为什么此C ++函数会产生混乱的输出？

Question

I have the following code:

int main ( int argc, char **argv ){
double lambda = 4;
double x = .2;

for ( int i=1; i<=30; i++ )
  {
    printf( "%.5f \n", x );
    x = lambda * x * (1-x);
  }           
}

That outputs the following:

0.20000 0.64000 0.92160 0.28901 0.82194 0.58542 0.97081 0.11334 0.40197 0.96156 0.14784 0.50392 0.99994 0.00025 0.00098 0.00394 0.01568 0.06174 0.23173 0.71212 0.82001 0.59036 0.96734 0.12638 0.44165 0.98638 0.05374 0.20342 0.64815 0.91221

My question is: What is the most apt algorithmic/mathematical description for the manner in which 'x' is being manipulated every iteration?

Answer 1

For each iteration of the loop, the variable x is assigned a new value based on some calculation involving the old value of x . The variable i is used simply to limit the number of times this calculation repeats.
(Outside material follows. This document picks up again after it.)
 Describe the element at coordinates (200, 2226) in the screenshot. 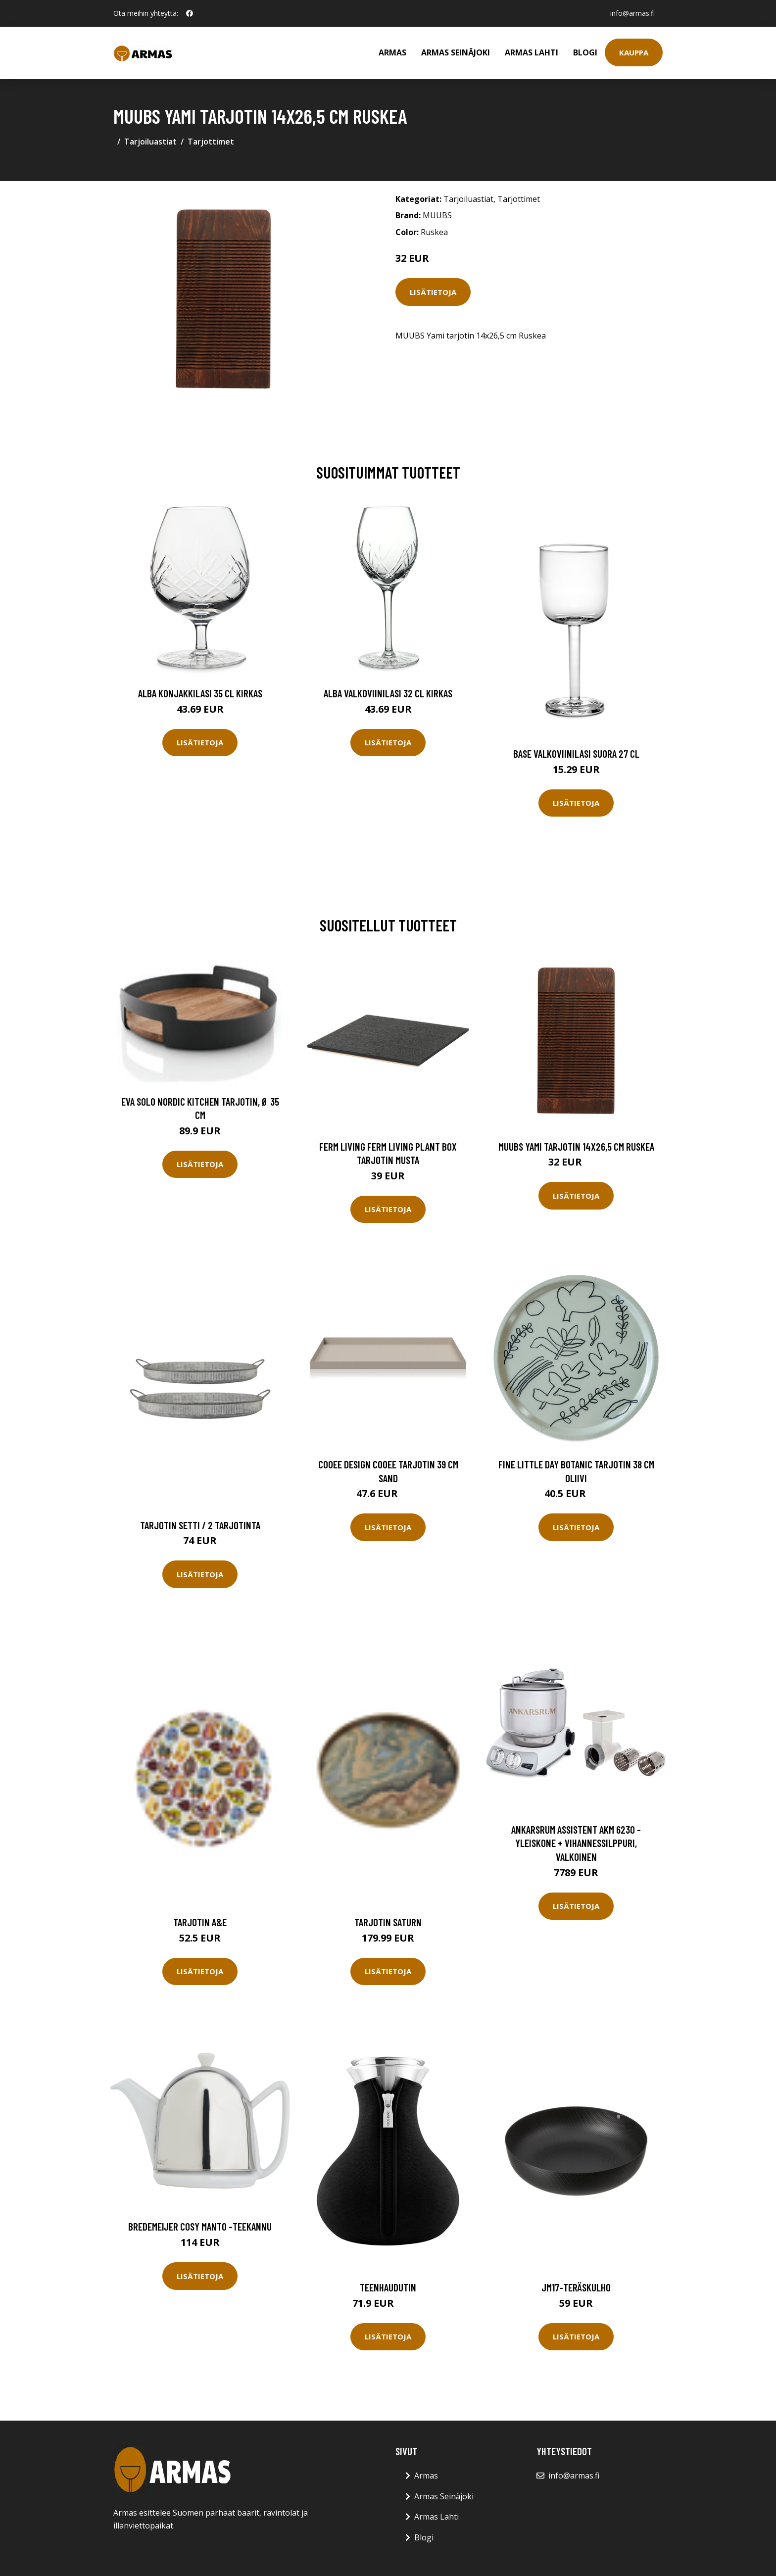

I see `Bredemeijer Cosy Manto -teekannu` at that location.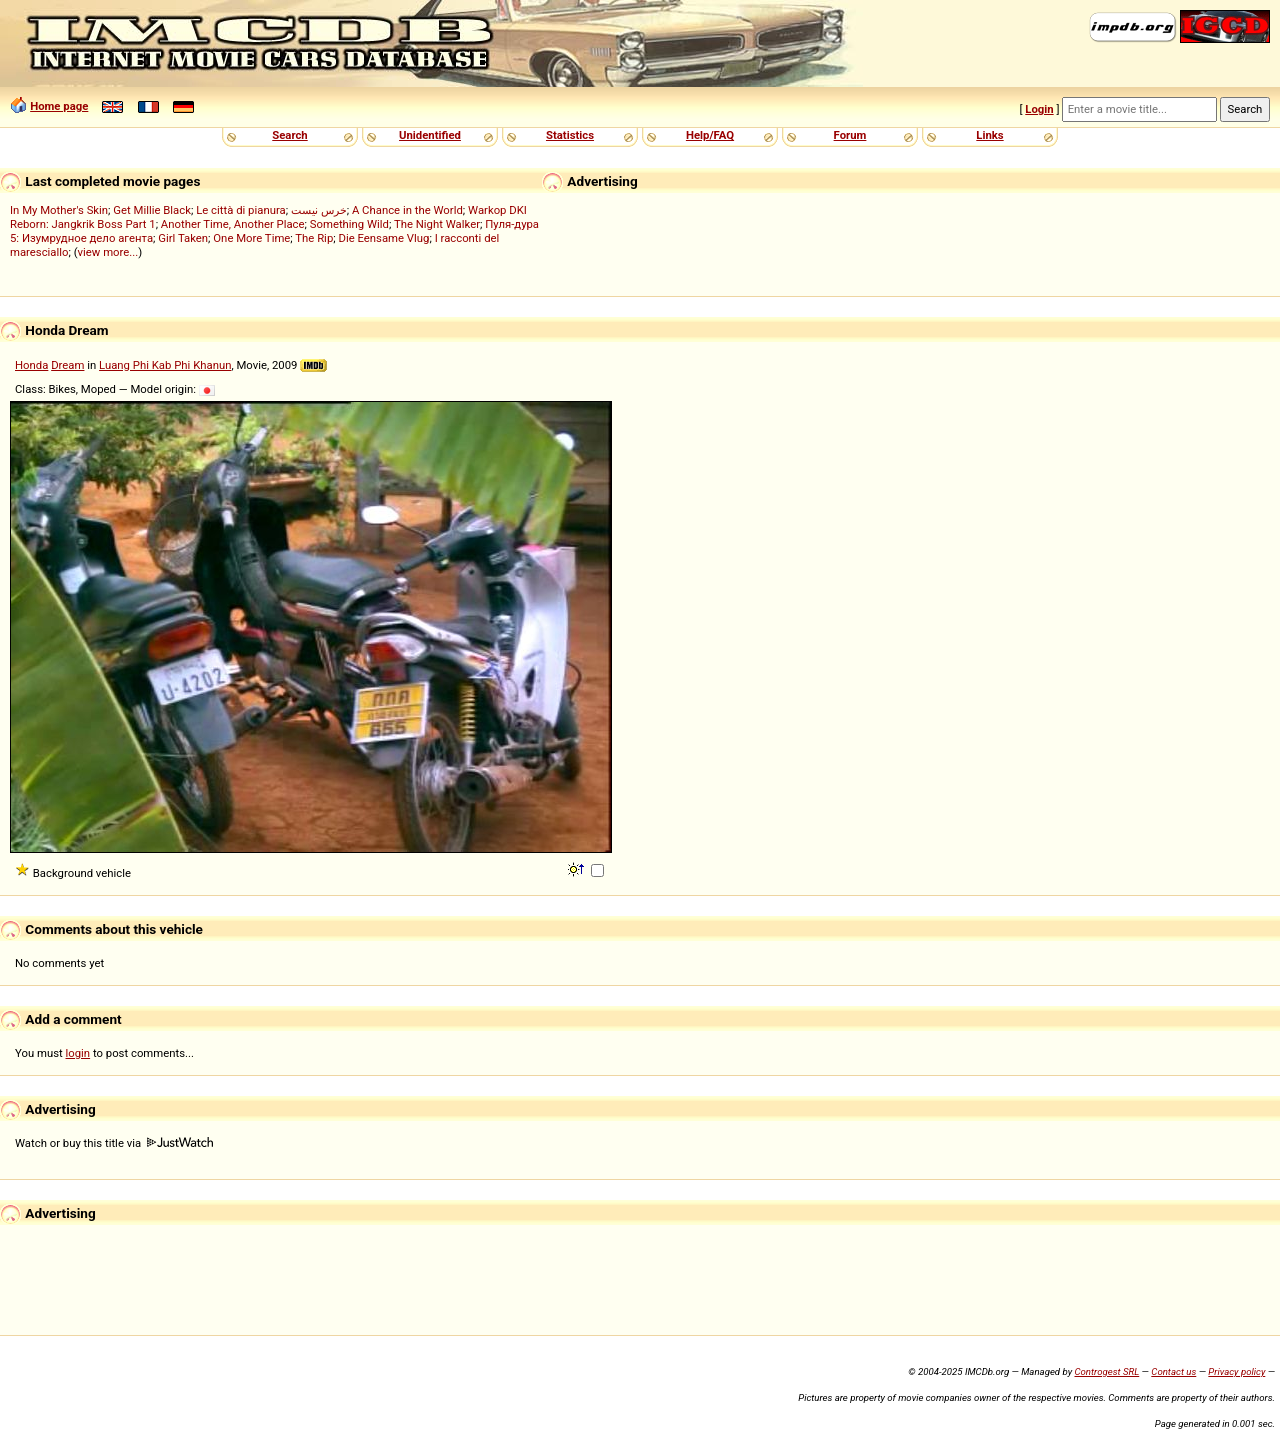  I want to click on Dream, so click(67, 365).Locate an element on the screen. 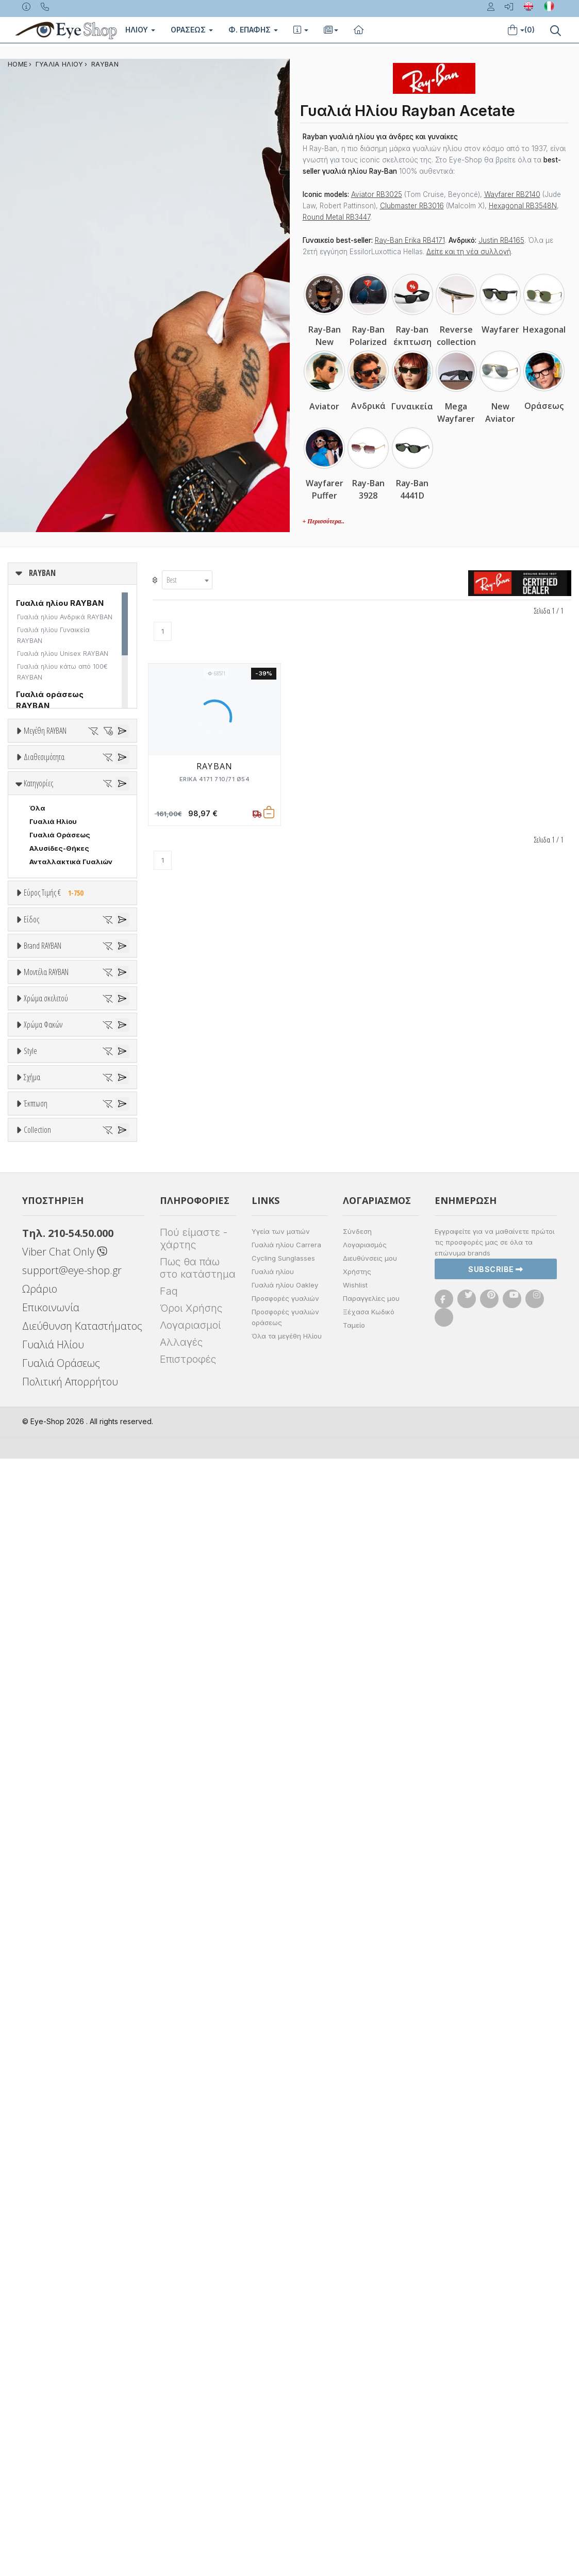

Similarly, you can change the value of x (without using i ) in a much simpler way:

x = x + 1;

Use that instead of the x = lambda * x * (1-x); line and observe how the value increases.

Answer 2

You are using x in the following statement x = lambda * x * (1-x); . This way x value changes on every iteration.

Answer 3

The "i" in the for loop is known as the iteration variable, which means it will be used as a counter for keeping track of the no. of iterations of the loop.

Whereas, the "x" is the variable which you want to play with in the loop.

You can try printing both the values of i and x in the loop to understand the concepts of iteration.